AI proves a qualified second reader for screening mammography
Breast screening AI has tied the averaged performance of 552 human readers at detecting or ruling out cancer in a study sample of 120 cases.
Further, when referencing the algorithm’s recall rates to mean human reader performance, the AI notched another tie (90% to 91% sensitivity and 76% to 77% specificity).
The cases contained 161 normal breasts, 70 malignant breasts and nine benign breasts. The readers included 315 board-certified radiologists, 206 U.K. radiographers and 31 breast clinicians.
The study was conducted at the University of Nottingham in the U.K. and published in Radiology Sep. 5 [1].

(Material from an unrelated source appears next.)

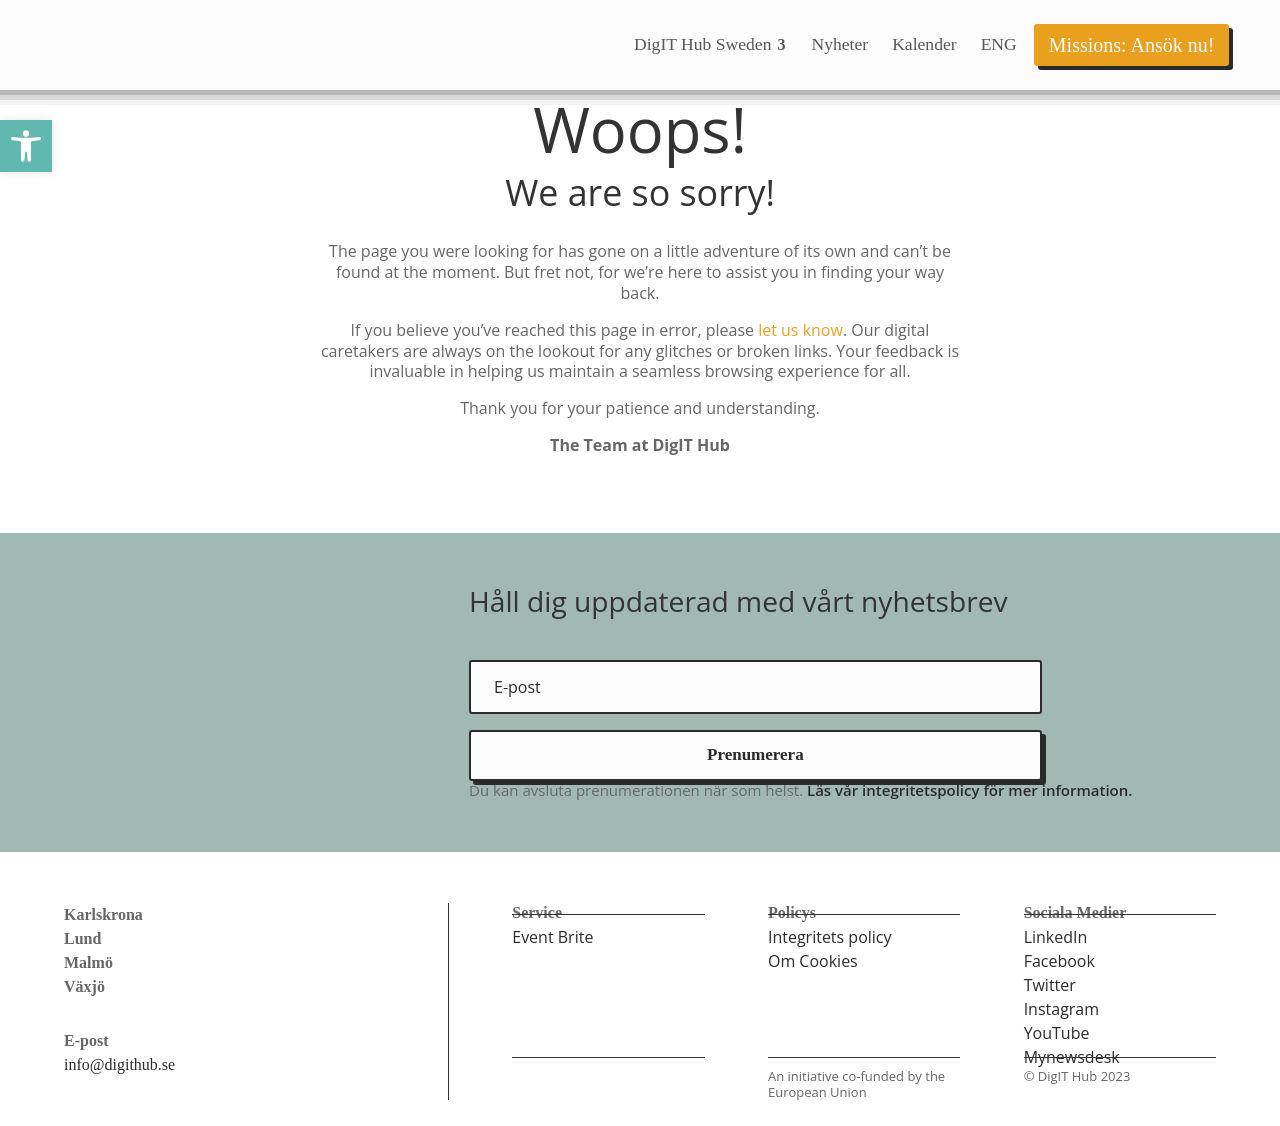 This screenshot has height=1126, width=1280. I want to click on Läs vår integritetspolicy för mer information., so click(969, 790).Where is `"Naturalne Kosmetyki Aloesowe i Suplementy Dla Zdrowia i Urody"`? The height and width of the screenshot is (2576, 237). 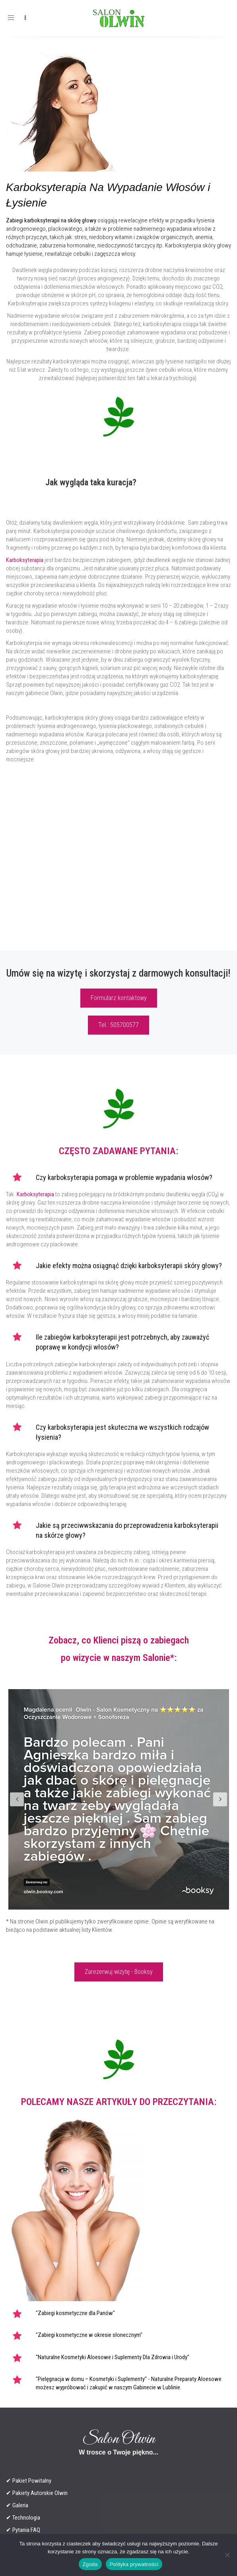 "Naturalne Kosmetyki Aloesowe i Suplementy Dla Zdrowia i Urody" is located at coordinates (112, 2357).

For the head-to-head matchup, Yan Chen and colleagues used two test sets of 60 challenging cases each. They drew the sets from a performance-assessment scheme called “Performs,” for Personal Performance in Mammographic Screening, which has been used to test mammographers for more than 30 years in the U.K.

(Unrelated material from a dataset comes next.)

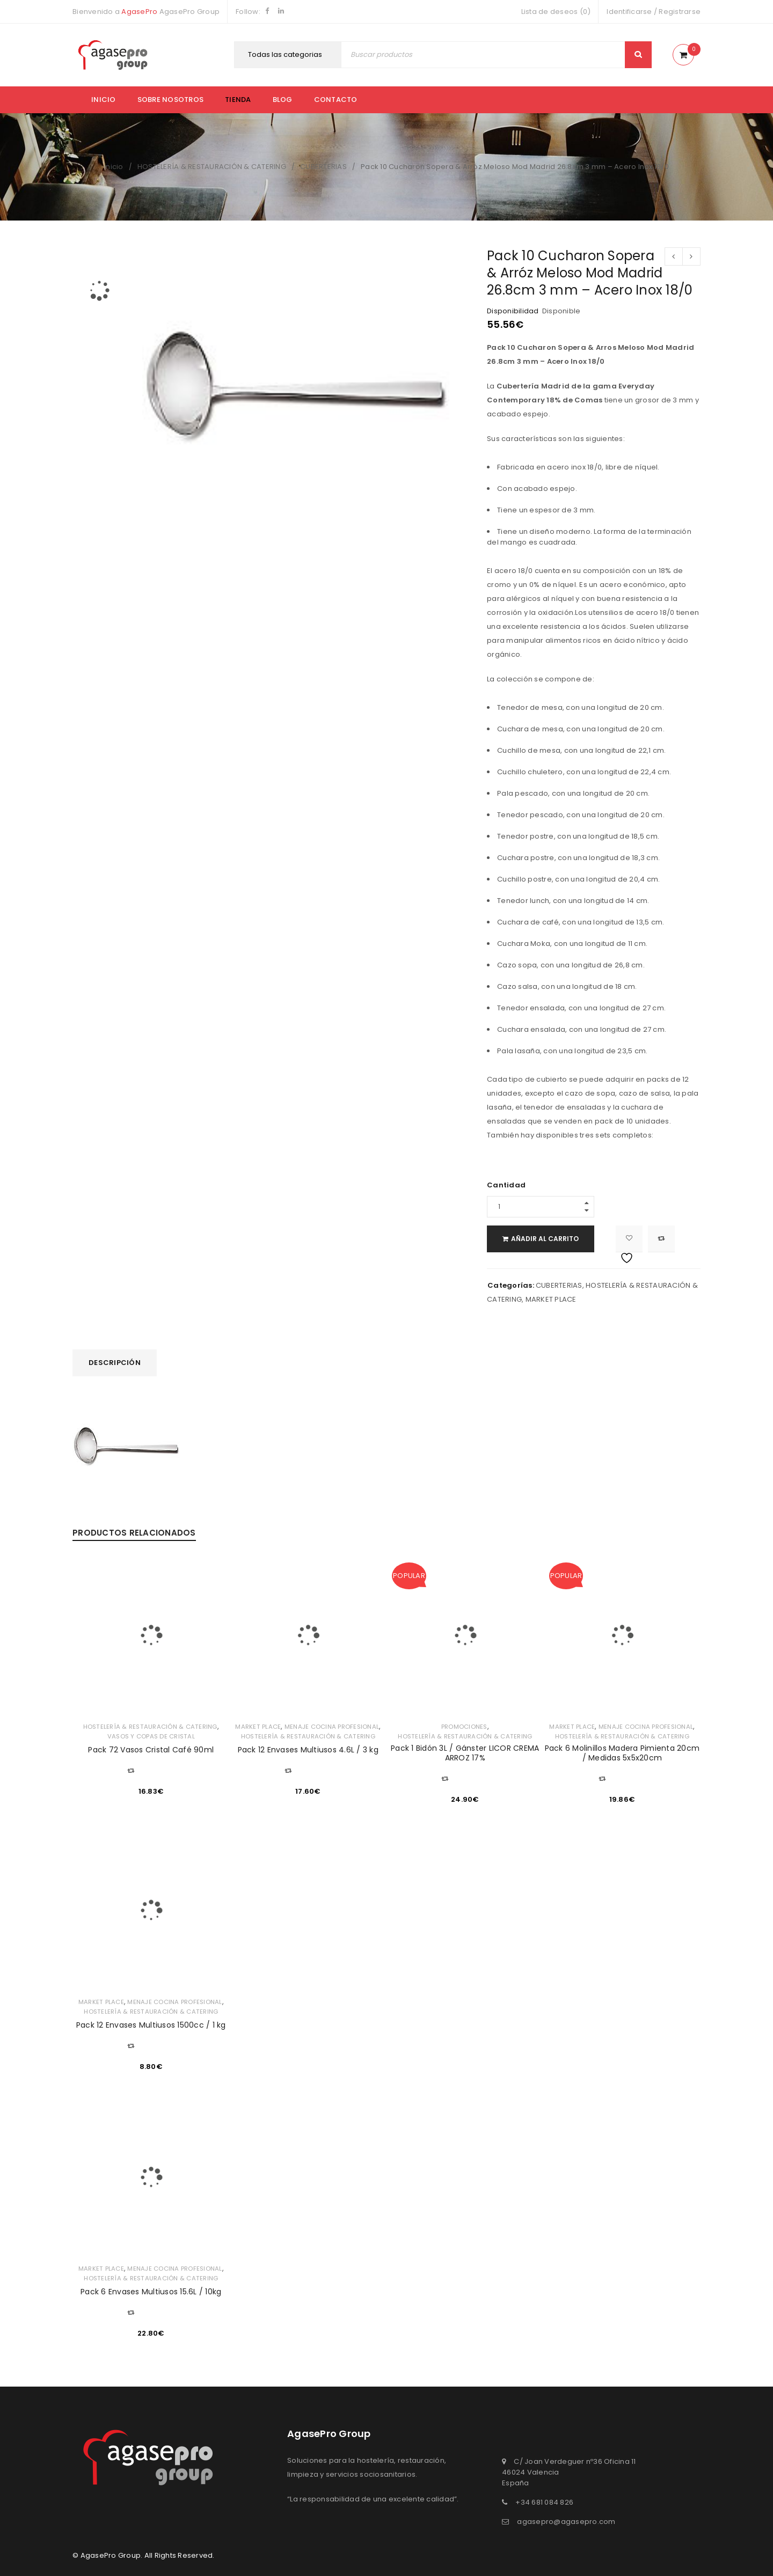 Image resolution: width=773 pixels, height=2576 pixels. Describe the element at coordinates (114, 1362) in the screenshot. I see `[tab]` at that location.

The researchers had the human readers take the tests in 2021 and the AI in 2022.
The readers, human and machine alike, scored the images by assigning a suspicion-of-malignancy score to anomalous features in each breast.
Concept proven, clinical to come
Reviewing the results, Chen and colleagues found almost no difference at the breast level between the AUC for AI and the AUC for human readers (0.93% and 0.88%, respectively).

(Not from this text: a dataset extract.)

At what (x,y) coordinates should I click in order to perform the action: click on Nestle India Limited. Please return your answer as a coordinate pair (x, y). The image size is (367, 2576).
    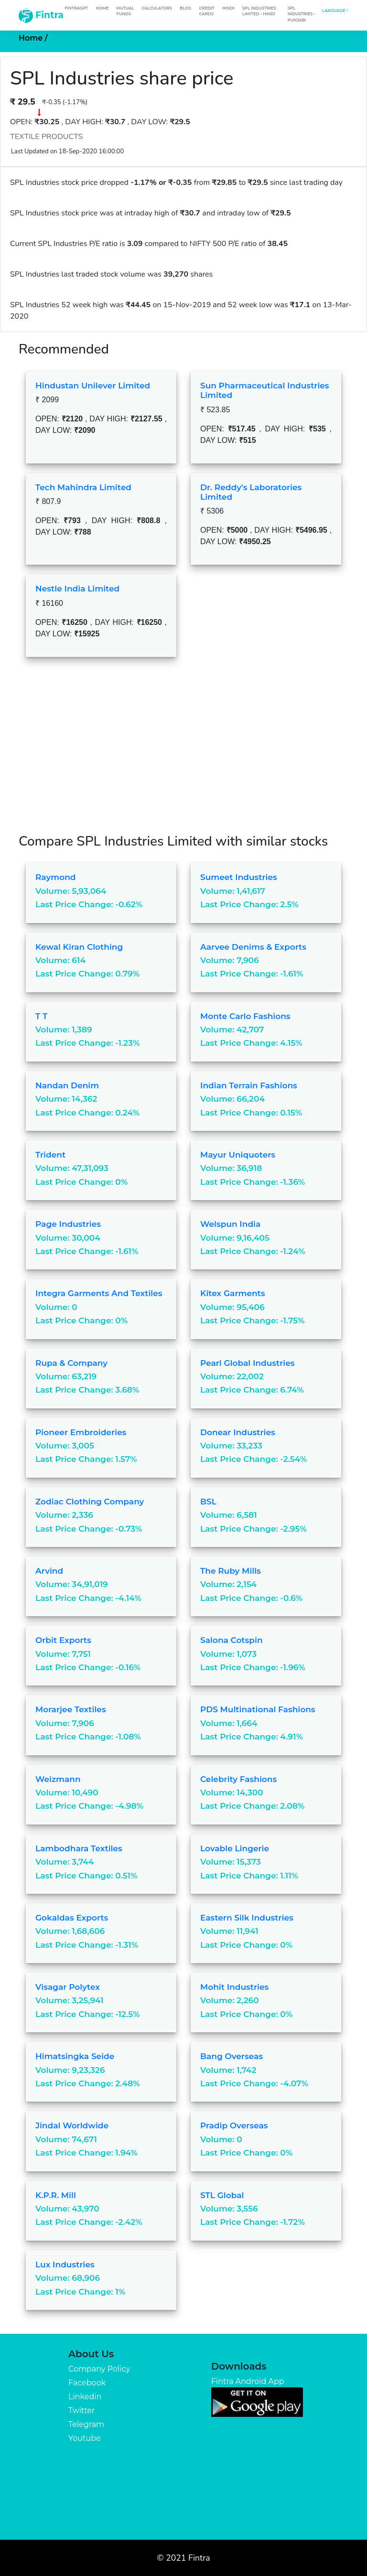
    Looking at the image, I should click on (77, 588).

When applying a set threshold for recall scores, they again found no significant difference in sensitivity (84% for the AI, 90% for the humans).
Interestingly, the AI had notably higher specificity than the humans, 89% vs. 76%.
In their discussion, Chen and co-authors acknowledge several limitations in study design. First among these is the small size and atypical composition of mammograms in the Performs datasets.
Given these weaknesses, the cases used were not representative of typical screening populations: They are “enriched” with purposely difficult cases, probably don’t reflect a racially or ethnically diverse set of patients and, for these reasons and more, are questionably generalizable.
Nevertheless, Chen and co-authors maintain, the use of external quality assessment schemes like Performs “may provide a model for regularly assessing the performance of AI in a way similar to the monitoring of human readers. … [F]urther work is needed to ensure this assessment model could work for other AI algorithms, screening populations and readers.”
So much for second reads?
In an accompanying opinion piece, Yale radiologist Liane Philpotts, MD, suggests the success of AI in the Nottingham study means the days of double reading are numbered [2].
While European guidelines recommend double reading of all mammograms, Philpotts remarks, shortages of qualified readers around the world “make double reading an unsustainable burden for which AI is a logical solution.”
More:
“While double reading has generally not been used in the United States, many U.S. radiologists interpreting mammograms are nonspecialized and do not read high volumes of mammograms. Thus, the AI system evaluated by Chen et al. could be used as a supplemental tool to aid the performance of readers in the United States or in other countries where screening programs use a single reading.”